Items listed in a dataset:
------
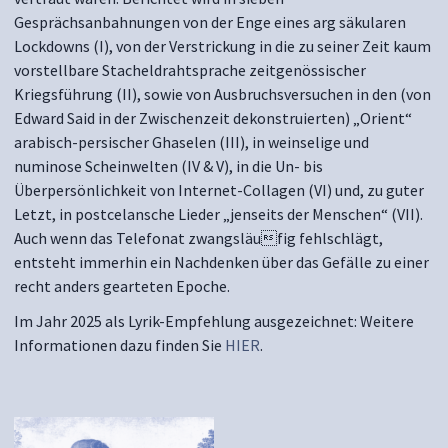
Gesprächsanbahnungen von der Enge eines arg säkularen
Lockdowns (I), von der Verstrickung in die zu seiner Zeit kaum
vorstellbare Stacheldrahtsprache zeitgenössischer
Kriegsführung (II), sowie von Ausbruchsversuchen in den (von
Edward Said in der Zwischenzeit dekonstruierten) „Orient“
arabisch-persischer Ghaselen (III), in weinselige und
numinose Scheinwelten (IV & V), in die Un- bis
Überpersönlichkeit von Internet-Collagen (VI) und, zu guter
Letzt, in postcelansche Lieder „jenseits der Menschen“ (VII).
Auch wenn das Telefonat zwangsläufig fehlschlägt,
entsteht immerhin ein Nachdenken über das Gefälle zu einer
recht anders gearteten Epoche.
Im Jahr 2025 als Lyrik-Empfehlung ausgezeichnet: Weitere
Informationen dazu finden Sie
HIER
.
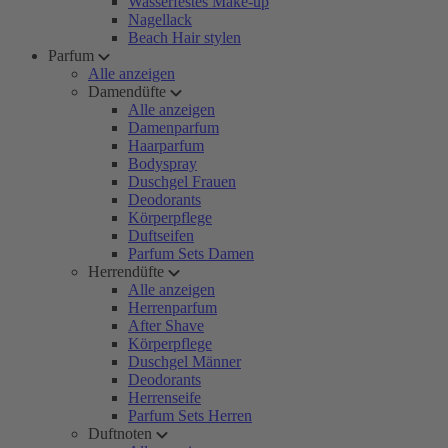
Wasserfestes Make-up
Nagellack
Beach Hair stylen
Parfum
Alle anzeigen
Damendüfte
Alle anzeigen
Damenparfum
Haarparfum
Bodyspray
Duschgel Frauen
Deodorants
Körperpflege
Duftseifen
Parfum Sets Damen
Herrendüfte
Alle anzeigen
Herrenparfum
After Shave
Körperpflege
Duschgel Männer
Deodorants
Herrenseife
Parfum Sets Herren
Duftnoten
------
After locating the line that holds "After Shave", print it and each line after it through the end of the data, exactly as it stands.

After Shave
Körperpflege
Duschgel Männer
Deodorants
Herrenseife
Parfum Sets Herren
Duftnoten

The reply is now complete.